Nearly depopulated, America became the Deathlands—poisoned by radiation, home to chaos and mutated life forms. Feudal rule reappeared in the form of baronies, while remote outposts clung to a brutish existence.
What eventually helped shape this wasteland were the redoubts, the secret preholocaust military installations with stores of weapons, and the home of gateways, the locational matter-transfer facilities. Some of the redoubts hid clues that had once fed wild theories of government cover-ups and alien visitations.
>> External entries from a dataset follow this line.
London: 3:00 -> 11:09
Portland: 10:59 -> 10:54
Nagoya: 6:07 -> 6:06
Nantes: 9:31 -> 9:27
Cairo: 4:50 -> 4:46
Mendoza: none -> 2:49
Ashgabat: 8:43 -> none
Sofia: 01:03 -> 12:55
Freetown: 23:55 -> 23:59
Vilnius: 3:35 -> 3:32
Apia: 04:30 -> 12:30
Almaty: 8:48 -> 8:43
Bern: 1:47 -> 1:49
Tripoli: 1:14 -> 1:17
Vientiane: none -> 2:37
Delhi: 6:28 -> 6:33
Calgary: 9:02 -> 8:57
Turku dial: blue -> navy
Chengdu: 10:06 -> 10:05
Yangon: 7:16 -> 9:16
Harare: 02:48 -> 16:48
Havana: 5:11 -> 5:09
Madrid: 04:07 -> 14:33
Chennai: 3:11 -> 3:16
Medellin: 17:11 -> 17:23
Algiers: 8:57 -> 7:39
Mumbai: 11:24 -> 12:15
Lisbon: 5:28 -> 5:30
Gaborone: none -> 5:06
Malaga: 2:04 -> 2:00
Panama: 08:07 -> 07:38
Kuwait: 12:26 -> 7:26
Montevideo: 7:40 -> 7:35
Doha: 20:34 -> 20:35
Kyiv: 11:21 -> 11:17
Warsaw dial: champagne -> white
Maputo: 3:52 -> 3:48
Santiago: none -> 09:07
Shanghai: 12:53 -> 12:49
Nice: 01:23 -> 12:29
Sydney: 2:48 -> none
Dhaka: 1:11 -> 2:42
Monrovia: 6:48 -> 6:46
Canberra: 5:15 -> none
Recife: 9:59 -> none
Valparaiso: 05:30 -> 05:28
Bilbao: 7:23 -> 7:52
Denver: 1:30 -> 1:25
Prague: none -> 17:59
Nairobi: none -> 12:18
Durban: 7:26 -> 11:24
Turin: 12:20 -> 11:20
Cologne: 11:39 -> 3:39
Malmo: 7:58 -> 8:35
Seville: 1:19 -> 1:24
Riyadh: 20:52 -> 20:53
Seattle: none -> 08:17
Rearmed from redoubt stockpiles, the barons consolidated their power and reclaimed technology for the villes. Their power, supported by some invisible authority, extended beyond their fortified walls to what was now called the Outlands. It was here that the rootstock of humanity survived, living with hellzones and chemical storms, hounded by Magistrates.
In the villes, rigid laws were enforced—to atone for the sins of the past and prepare the way for a better future. That was the barons’ public credo and their right-to-rule.
Kane, along with friend and fellow Magistrate Grant, had upheld that claim until a fateful Outlands expedition. A displaced piece of technology...a question to a keeper of the archives...a vague clue about alien masters—and their world shifted radically. Suddenly, Brigid Baptiste, the archivist, faced summary execution, and Grant a quick termination. For Kane there was forgiveness if he pledged his unquestioning allegiance to Baron Cobalt and his unknown masters and abandoned his friends.
But that allegiance would make him support a mysterious and alien power and deny loyalty and friends. Then what else was there?
Kane had been brought up solely to serve the ville. Brigid’s only link with her family was her mother’s red-gold hair, green eyes and supple form. Grant’s clues to his lineage were his ebony skin and powerful physique. But Domi, she of the white hair, was an Outlander pressed into sexual servitude in Cobaltville. She at least knew her roots and was a reminder to the exiles that the outcasts belonged in the human family.
Parents, friends, community—the very rootedness of humanity was denied. With no continuity, there was no forward momentum to the future. And that was the crux—when Kane began to wonder if there was a future.
For Kane, it wouldn’t do. So the only way was out—way, way out.
After their escape, they found shelter at the forgotten Cerberus redoubt headed by Lakesh, a scientist, Cobaltville’s head archivist, and secret opponent of the barons.
With their past turned into a lie, their future threatened, only one thing was left to give meaning to the outcasts. The hunger for freedom, the will to resist the hostile influences. And perhaps, by opposing, end them.